Ohio might come with added risk for bet365, as it cannot deduct any promotional credits until 2026. Despite this, the simultaneous launch in Ohio might facilitate bet365 flooding the market, as its $69.6 million handle ranks fifth overall and is just $4.4 million shy of Barstool Sportsbook's fourth place in Ohio[1]. Furthermore, its $15.6 million handle in February accounted for 3.6% of Virginia's $433.8 million in accepted wagers[1].

Elsewhere in Virginia, FanDuel maintained its stranglehold on the top spots for gross revenue and handle. It reported $20.4 million in gross revenue, realized an 11.6% win rate, and handled $176.4 million[4]. DraftKings also surpassed the nine-figure mark in handle, claiming $116.6 million and boasting a 6.3% win rate for $7.3 million in gross revenue[4]. BetMGM joined the trio in both categories, earning just over $4 million in gross revenue from a $59 million handle, but its 6.8% win rate was its lowest in the last 17 months[4].

Caesars held the fourth-largest share in gross revenue, reporting $1.4 million and being the only other mobile operator to claim seven figures. Betway and Bally Bet were the only mobile books to record gross revenue losses for February, but Hard Rock's retail location in Bristol made a profit, collecting $102,111 on a handle of $1.2 million[4].

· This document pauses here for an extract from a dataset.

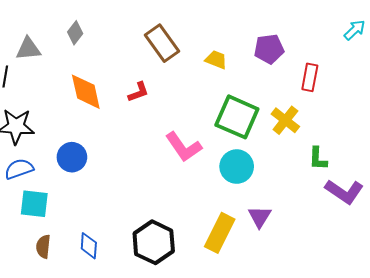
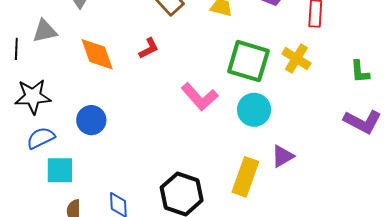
gray triangle: (28, 49) -> (45, 31), moved
green L-shape: (318, 159) -> (360, 72), moved
purple triangle: (260, 217) -> (283, 156), turned 35

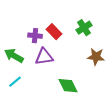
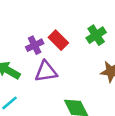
purple cross: (35, 36) -> (35, 45), turned -32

  1. The Virginia Lottery's report revealed that a large portion of the promotional deductions came from bet365, a casino-and-gambling operator within the online sports-betting market.
  2. The promotional spend by bet365 was significant enough to cause a dip in its adjusted gross revenue, with a negative figure of nearly $2.7 million.
  3. Despite the lack of promotional deductions for bet365 in Virginia due to a budget amendment, the company's promotional expenditure was strategic in customer acquisition and market flooding.
  4. In the competitive Virginia sports-betting market, bet365 ranked fifth in handle and claimed 3.6% of the total accepted wagers, indicating a strong presence despite certain risks.